Il progetto che sto seguendo punta alla coltivazione delle cellule retiniche sane che vadano a “sostituire” quelle degenerate non funzionanti e che quindi siano in grado di compiere il loro lavoro ossia continuare a proteggere e nutrire i fotorecettori così importanti per la capacità visiva dell’occhio. Per farlo, dovremo superare numerosi ostacoli: riuscire a far crescere le cellule in laboratorio, trovare il giusto supporto per trasportarle nell’occhio e infine affrontare la parte chirurgica, ovvero le tecniche di innesto nell’occhio del paziente.
Si tratta di un vero e proprio progetto di ingegneria tissutale per la retina?
Sì. Fondazione Banca degli Occhi è già riuscita a rigenerare strati di cellule della cornea e sta studiando da tempo la rigenerazione dei tessuti della congiuntiva. Ora tenteremo di affrontare questa strada per la retina, dove ogni cellula è davvero complessa.
Quali procedimenti stai affrontando in laboratorio?
Ora sto lavorando su due diversi fronti, il primo è quello della coltivazione in laboratorio di cellule sane che devono ripopolare l’epitelio pigmentato retinico malato. Il mio compito è imparare a dare loro tutti gli stimoli per farle crescere in modo corretto, nutrendole e ricreando in laboratorio un ambiente ideale in cui farle sviluppare in modo che svolgano al meglio tutte le loro numerose funzioni. Purtroppo in letteratura sono presenti moltissime informazioni, forse troppe, e queste sono cellule molto complesse, non è facile capire cosa può essere utile per i miei scopi. L’altro campo di indagine è come trasportarle nell’occhio del paziente e qui entra in gioco la membrana amniotica.
Cosa c’entra la membrana amniotica con la retina?

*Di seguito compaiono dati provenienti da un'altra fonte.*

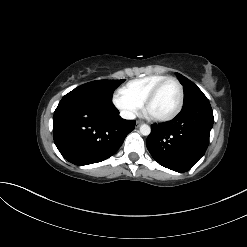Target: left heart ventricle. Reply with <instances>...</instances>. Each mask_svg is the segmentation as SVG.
Returning <instances> with one entry per match:
<instances>
[{
    "label": "left heart ventricle",
    "mask_w": 247,
    "mask_h": 247,
    "mask_svg": "<svg viewBox=\"0 0 247 247\" xmlns=\"http://www.w3.org/2000/svg\"><path fill=\"white\" fill-rule=\"evenodd\" d=\"M178 102L179 89L174 82H168L148 105L147 111L152 116H167L176 109Z\"/></svg>",
    "instance_id": "left-heart-ventricle-1"
}]
</instances>
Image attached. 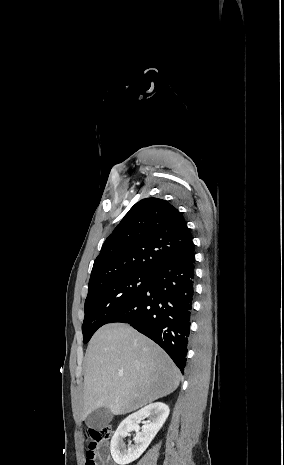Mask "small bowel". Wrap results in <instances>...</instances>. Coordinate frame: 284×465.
Wrapping results in <instances>:
<instances>
[{"label": "small bowel", "instance_id": "c3829d8e", "mask_svg": "<svg viewBox=\"0 0 284 465\" xmlns=\"http://www.w3.org/2000/svg\"><path fill=\"white\" fill-rule=\"evenodd\" d=\"M100 465H109L110 456L107 451L101 452L99 455Z\"/></svg>", "mask_w": 284, "mask_h": 465}]
</instances>
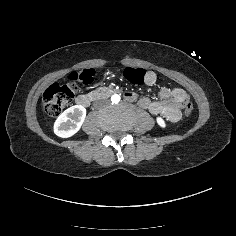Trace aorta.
I'll return each mask as SVG.
<instances>
[{"mask_svg": "<svg viewBox=\"0 0 236 236\" xmlns=\"http://www.w3.org/2000/svg\"><path fill=\"white\" fill-rule=\"evenodd\" d=\"M111 101H112L113 103H119V101H120V96L117 95V94L112 95Z\"/></svg>", "mask_w": 236, "mask_h": 236, "instance_id": "762f6f07", "label": "aorta"}]
</instances>
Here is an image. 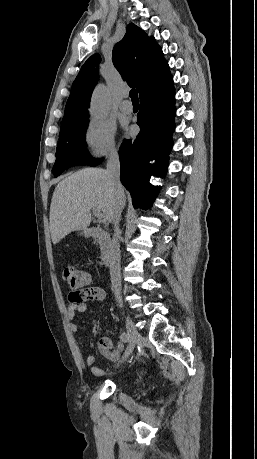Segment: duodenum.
<instances>
[{
    "instance_id": "obj_1",
    "label": "duodenum",
    "mask_w": 257,
    "mask_h": 459,
    "mask_svg": "<svg viewBox=\"0 0 257 459\" xmlns=\"http://www.w3.org/2000/svg\"><path fill=\"white\" fill-rule=\"evenodd\" d=\"M85 236H92L96 237L99 241L101 247V256L100 261L103 265L107 266L110 261L111 256V248L113 244V240L111 236L99 228H89L84 232Z\"/></svg>"
}]
</instances>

Questo tessuto, derivato dalla placenta ed estratto al momento della nascita del bambino, porta già i suoi vantaggi nella chirurgia di ricostruzione della superficie oculare nel caso di danni patologici o ustioni. In questo progetto, noi la utilizzeremo semplicemente come scaffold, cioè come “mezzo di trasporto”. La membrana amniotica ha molti vantaggi: è facilmente reperibile, è un tessuto senza vasi sanguigni e quindi senza rischio di rigetto. Noi dovremmo ridurlo ad uno strato sottilissimo e far aderire su di esso le nostre cellule, una volta “indirizzate”. Una volta validato, tale “strumento” permetterà di trapiantare cellule sane nello spazio sub-retinico della macula, a stretto contatto con i fotorecettori e sostituendo di fatto la parte danneggiata dell’epitelio pigmentato retinico.

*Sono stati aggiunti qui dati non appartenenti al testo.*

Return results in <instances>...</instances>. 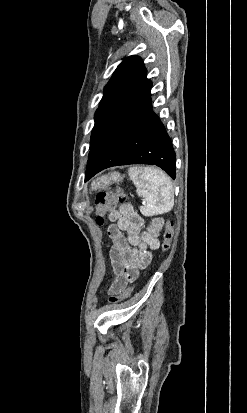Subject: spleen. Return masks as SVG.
Returning <instances> with one entry per match:
<instances>
[{"label": "spleen", "instance_id": "1", "mask_svg": "<svg viewBox=\"0 0 247 413\" xmlns=\"http://www.w3.org/2000/svg\"><path fill=\"white\" fill-rule=\"evenodd\" d=\"M128 174L137 186V194L147 200L141 207L147 215H162L173 209L174 188L172 180L161 168L154 166H131Z\"/></svg>", "mask_w": 247, "mask_h": 413}]
</instances>
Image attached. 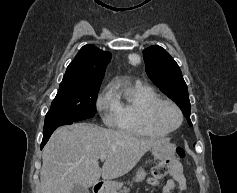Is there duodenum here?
<instances>
[{"instance_id":"obj_1","label":"duodenum","mask_w":237,"mask_h":193,"mask_svg":"<svg viewBox=\"0 0 237 193\" xmlns=\"http://www.w3.org/2000/svg\"><path fill=\"white\" fill-rule=\"evenodd\" d=\"M105 184L103 182H97L94 186L95 193H104L105 192Z\"/></svg>"}]
</instances>
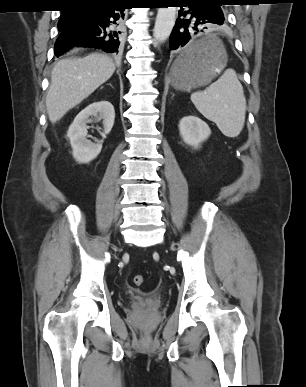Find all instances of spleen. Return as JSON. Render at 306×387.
I'll list each match as a JSON object with an SVG mask.
<instances>
[{
	"label": "spleen",
	"instance_id": "spleen-1",
	"mask_svg": "<svg viewBox=\"0 0 306 387\" xmlns=\"http://www.w3.org/2000/svg\"><path fill=\"white\" fill-rule=\"evenodd\" d=\"M191 101L208 120L216 123L227 137H236L243 129L246 99L234 70L227 69L205 91L192 93Z\"/></svg>",
	"mask_w": 306,
	"mask_h": 387
}]
</instances>
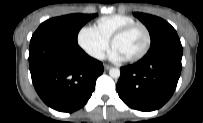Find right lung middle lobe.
<instances>
[{"label": "right lung middle lobe", "mask_w": 203, "mask_h": 123, "mask_svg": "<svg viewBox=\"0 0 203 123\" xmlns=\"http://www.w3.org/2000/svg\"><path fill=\"white\" fill-rule=\"evenodd\" d=\"M95 16L96 14H71L51 18L38 27L32 35L31 41L49 40L61 44L78 45L79 30Z\"/></svg>", "instance_id": "dd1d6c3e"}]
</instances>
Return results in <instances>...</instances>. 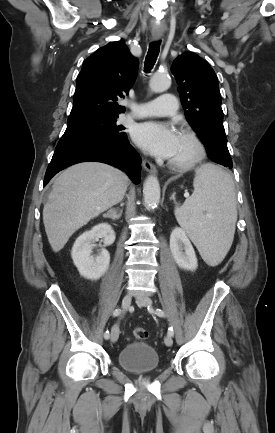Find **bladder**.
Segmentation results:
<instances>
[{"label": "bladder", "instance_id": "31cf9c89", "mask_svg": "<svg viewBox=\"0 0 275 433\" xmlns=\"http://www.w3.org/2000/svg\"><path fill=\"white\" fill-rule=\"evenodd\" d=\"M118 363L122 369L133 374L155 371L160 367L159 356L155 348L145 342H130L118 354Z\"/></svg>", "mask_w": 275, "mask_h": 433}]
</instances>
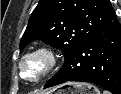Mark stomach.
<instances>
[{"label": "stomach", "mask_w": 121, "mask_h": 94, "mask_svg": "<svg viewBox=\"0 0 121 94\" xmlns=\"http://www.w3.org/2000/svg\"><path fill=\"white\" fill-rule=\"evenodd\" d=\"M46 94H100V92L91 84L76 82L60 85Z\"/></svg>", "instance_id": "1"}]
</instances>
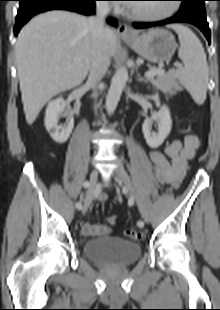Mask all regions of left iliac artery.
I'll list each match as a JSON object with an SVG mask.
<instances>
[{
    "instance_id": "left-iliac-artery-1",
    "label": "left iliac artery",
    "mask_w": 220,
    "mask_h": 310,
    "mask_svg": "<svg viewBox=\"0 0 220 310\" xmlns=\"http://www.w3.org/2000/svg\"><path fill=\"white\" fill-rule=\"evenodd\" d=\"M128 205H129V206H133V205H134V198H133V197H131V198L128 200ZM137 225H138L139 227H142V226L144 225V222L141 221V220H139V221L137 222Z\"/></svg>"
}]
</instances>
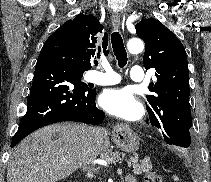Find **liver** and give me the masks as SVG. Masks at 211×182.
Here are the masks:
<instances>
[{
  "label": "liver",
  "instance_id": "1",
  "mask_svg": "<svg viewBox=\"0 0 211 182\" xmlns=\"http://www.w3.org/2000/svg\"><path fill=\"white\" fill-rule=\"evenodd\" d=\"M88 125H49L32 133L15 147L7 168V182H56L74 173L110 147L108 131ZM56 135V136H55Z\"/></svg>",
  "mask_w": 211,
  "mask_h": 182
}]
</instances>
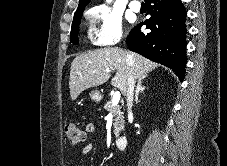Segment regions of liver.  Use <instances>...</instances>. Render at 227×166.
I'll return each mask as SVG.
<instances>
[{
  "label": "liver",
  "mask_w": 227,
  "mask_h": 166,
  "mask_svg": "<svg viewBox=\"0 0 227 166\" xmlns=\"http://www.w3.org/2000/svg\"><path fill=\"white\" fill-rule=\"evenodd\" d=\"M157 66V63L137 53L118 47L100 48L80 54L71 63L69 81L71 99L74 101L84 90L104 84L114 70L116 75L111 85L125 95L130 74L134 79H144Z\"/></svg>",
  "instance_id": "obj_1"
}]
</instances>
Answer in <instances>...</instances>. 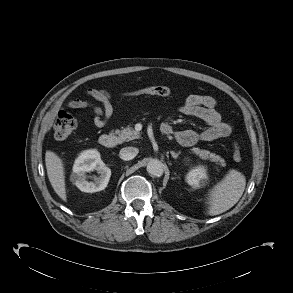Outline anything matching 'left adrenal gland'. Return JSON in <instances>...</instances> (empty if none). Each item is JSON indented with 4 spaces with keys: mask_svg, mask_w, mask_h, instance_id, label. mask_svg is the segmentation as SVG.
I'll use <instances>...</instances> for the list:
<instances>
[{
    "mask_svg": "<svg viewBox=\"0 0 293 293\" xmlns=\"http://www.w3.org/2000/svg\"><path fill=\"white\" fill-rule=\"evenodd\" d=\"M170 153L174 159H177L179 157V155L181 154V152L175 153L174 151H170Z\"/></svg>",
    "mask_w": 293,
    "mask_h": 293,
    "instance_id": "a2214340",
    "label": "left adrenal gland"
}]
</instances>
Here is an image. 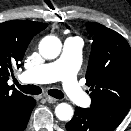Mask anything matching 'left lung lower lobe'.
<instances>
[{"label":"left lung lower lobe","instance_id":"0a47b994","mask_svg":"<svg viewBox=\"0 0 131 131\" xmlns=\"http://www.w3.org/2000/svg\"><path fill=\"white\" fill-rule=\"evenodd\" d=\"M67 131H112L88 109L76 107L73 118L66 124Z\"/></svg>","mask_w":131,"mask_h":131}]
</instances>
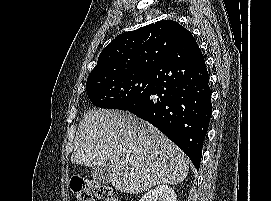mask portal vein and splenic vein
Masks as SVG:
<instances>
[{
  "mask_svg": "<svg viewBox=\"0 0 271 201\" xmlns=\"http://www.w3.org/2000/svg\"><path fill=\"white\" fill-rule=\"evenodd\" d=\"M125 161L128 162V163H133V161L131 159H129V158H127Z\"/></svg>",
  "mask_w": 271,
  "mask_h": 201,
  "instance_id": "1",
  "label": "portal vein and splenic vein"
}]
</instances>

Come ricercatrice, cosa ti coinvolge o emoziona di più in questo progetto?
E’ una grande responsabilità, una sfida e qualcosa di nuovo da imparare. La cosa che mi preme di più è trovare una strada per arginare questa malattia e soprattutto effettuare tutti i controlli necessari affinchè quello che andremo ad innestare nell’occhio del paziente sia un prodotto sicuro e affidabile, e che la soluzione finale possa portargli un concreto beneficio.